# Which of these powers would you want?



## Relaxation (Jul 12, 2010)

Which of these powers would you want?


----------



## Just Lurking (Feb 8, 2007)

I couldn't decide, so I used a random number generator and got #3:

_"To be able to use mind control over people and objects."_

I'll take it!


----------



## Perfectionist (Mar 19, 2004)

Ooooh. Tough one.

I usually go with reading minds, since I would really, really like that, but I figure it might get old after a while. 

I will go with teleportation. It beat out flying only because it would be way better in incliment weather.


----------



## Judi (Jun 22, 2009)

I also vote for teleport, saves a lot of money of travel expenses that's for sure


----------



## Neptunus (Oct 29, 2007)

Teleportation.


----------



## Amocholes (Nov 5, 2003)

*Rolls triscadecal dice*


----------



## Meli24R (Dec 9, 2008)

I'd say teleportation..there're so many places I'd love to travel to, but I don't have the money. 
I think reading thoughts would be the worst. It's bad enough to wonder if people are thinking bad things about you. To _know_ would be awful.


----------



## whiterabbit (Jan 20, 2006)

To be the richest and most powerful person on earth.


----------



## KittyGirl (May 14, 2010)

I think I'd rather be confident and free of agoraphobia and social anxiety... could I also be free of all diseases and disorders too? That would be pretty awesome. If not though-- it might be a toss up between that and the ability to fly.

...that will come in handy when the zombie apocalypse hits.
...unless other people also chose to be able to fly- and they become zombies... then there are flying zombies... :sus


----------



## jessckuh (Jul 27, 2010)

There is countless situations where I wish I could Teleport!
I love all these powers but that one touched my heart deep :lol


----------



## Duke of Prunes (Jul 20, 2009)

I don't want any powers, just to be normal and happy.


----------



## Lasair (Jan 25, 2010)

Fly


----------



## SilentLoner (Jan 30, 2006)

Teleport.


----------



## Star Zero (Jun 1, 2010)

Duke of Prunes said:


> I don't want any powers, just to be normal and happy.


I agree.

If we had one of these super powers but still had SA, we would be too shy to use it. :b

At first when i was reading down the list, i wanted to choose "read other people's thoughts" but then realized I would probably go insane and my anxiety would peak to a new high---but it might also help me know who not to be nervous around!

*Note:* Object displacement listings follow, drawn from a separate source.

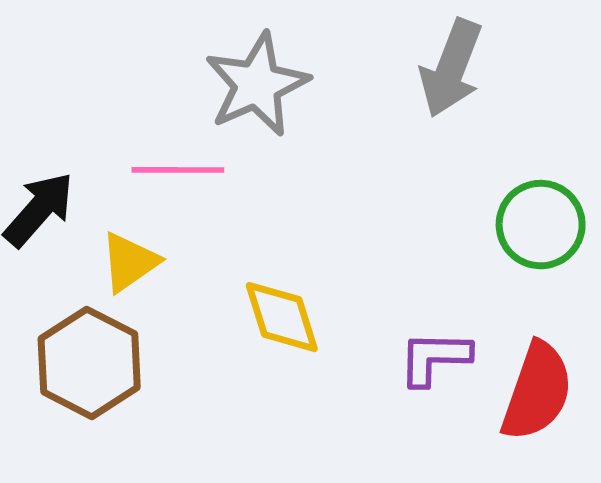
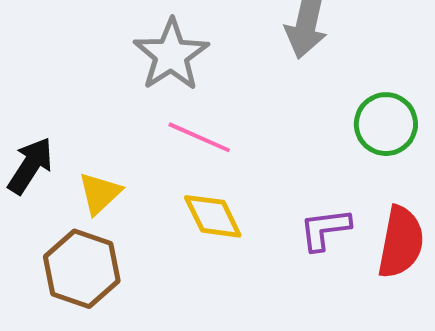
pink line: (178, 170) -> (199, 137), moved, turned 32

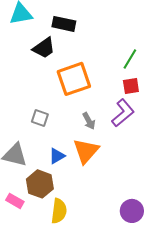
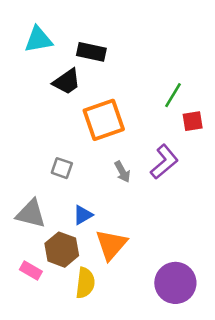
red square: (131, 86) -> (193, 121), moved
orange triangle: (86, 151) -> (111, 245), moved
purple circle: (132, 211) -> (175, 283), size x1.4

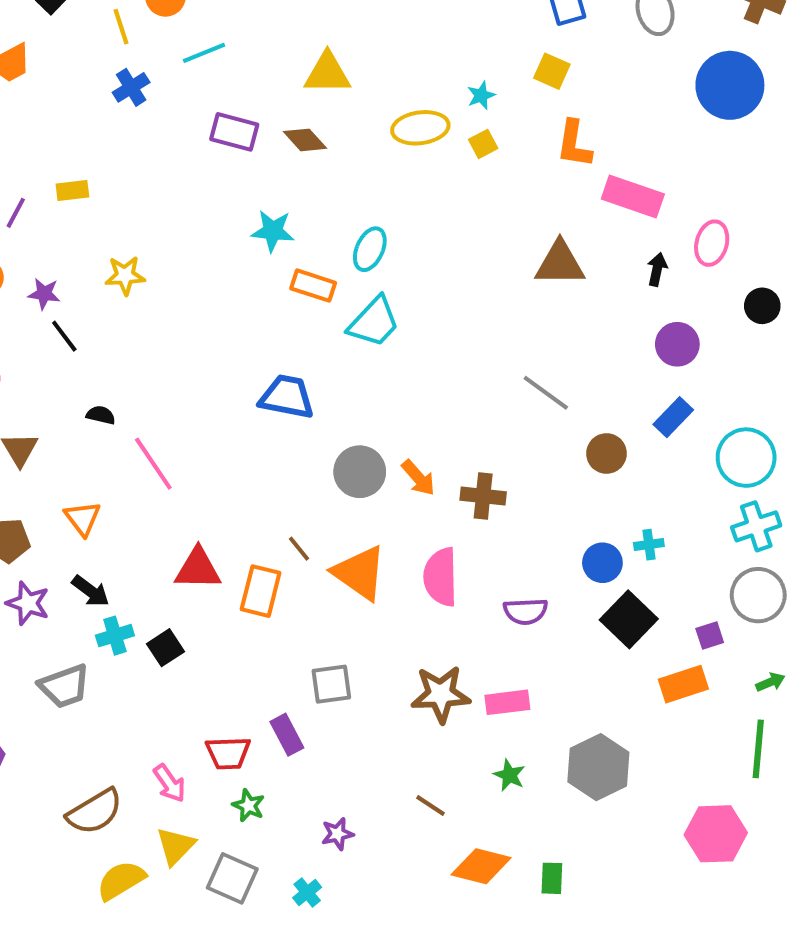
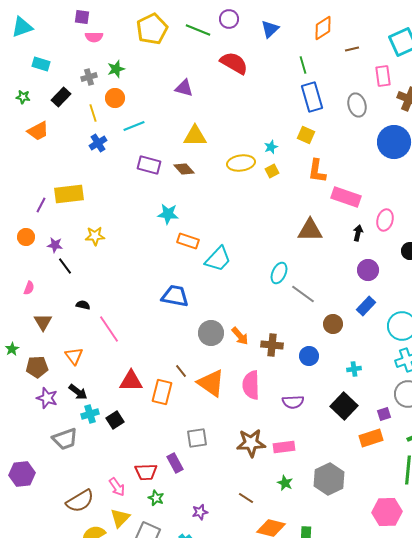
yellow rectangle: (72, 191) -> (69, 194), size x1.8
cyan ellipse: (370, 249) -> (279, 273), moved
blue circle: (602, 563) -> (309, 356), moved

Then i wanted to choose the ability to become invisible, so whenever i felt bad no one could know i was there, (i'm already kinda invisible anyways, but hey), so until i saw the option for being free of SA, i was going in a negative direction, lol.


----------



## Doc Rice (Dec 28, 2009)

Shapeshift into any animal. That would take care of flying, speed, strength, etc.


----------



## Georgina 22 (Jan 4, 2009)

Teleport anywhere in the world. 

I'd love to be able to just click my fingers and I am there


----------



## Scrub-Zero (Feb 9, 2004)

Teleport.


----------



## ShyFX (Mar 6, 2006)

Time travel. To be completely free of social anxiety and low self esteem was a close second.


----------



## sean88 (Apr 29, 2006)

Shapeshift into any animal!  So rad.


----------



## lyssado707 (Oct 29, 2004)

I guess free of SA, but i'd also wanna fly, time travel and be invisible!


----------



## Squid24 (Nov 23, 2009)

So many interesting choices. In the end, I think I will take the money and power. That way I will be able to afford the next best thing to a lot of powers on the list

Teleportation would be cool too.


----------



## accepting myself (Jun 27, 2010)

OP I was thinking of something very similiar just yesturday, and while I initailly thought it would be so cool to fly,, then I thought how great it would be to be invisible. But your choice of beeing able to use mind control over people and objects WOW the endless fun I could have. Also teleportation would be awsome so I'm officially very confused now :-/


----------



## JEmerson (Mar 25, 2010)

I chose FLY. I thought about teleportation, since I could go anywhere, but then I realized I could do the same thing by flying myself there. Plus it'd be convenient to fly up whenever and wherever I wanted, getting the best views, all that.


----------



## Glacial (Jun 16, 2010)

At first, I was thinking reading minds/thoughts--but decided that may be scary and make life worst, depending on what people are thinking about me. So, I would probably choose to time travel because I love history and would love to see the future too.


----------



## danberado (Apr 22, 2010)

I'm incredibly impatient, so teleport.


----------



## low (Sep 27, 2009)

I went the money and power option, so I could sort this crap pocket out!


----------



## WinterDave (Dec 5, 2003)

Time travel, or travel through space and find intelligent life....

What if I went back in time to 1930's Germany, and brought a laptop computer with me! :hide

Or showed Julius Caesar how to make gunpowder....

What if I brought advanced technology back in time, and deflected the asteroid from hitting the Yucatan Peninsula? Would we all by surfing the Web as we sharpened our claws and swished our tails? :con


----------



## Paragon (Apr 13, 2010)

Teleportation. Being able to explore and go anywhere i wanted to would be really, really cool. Time travel is a close second.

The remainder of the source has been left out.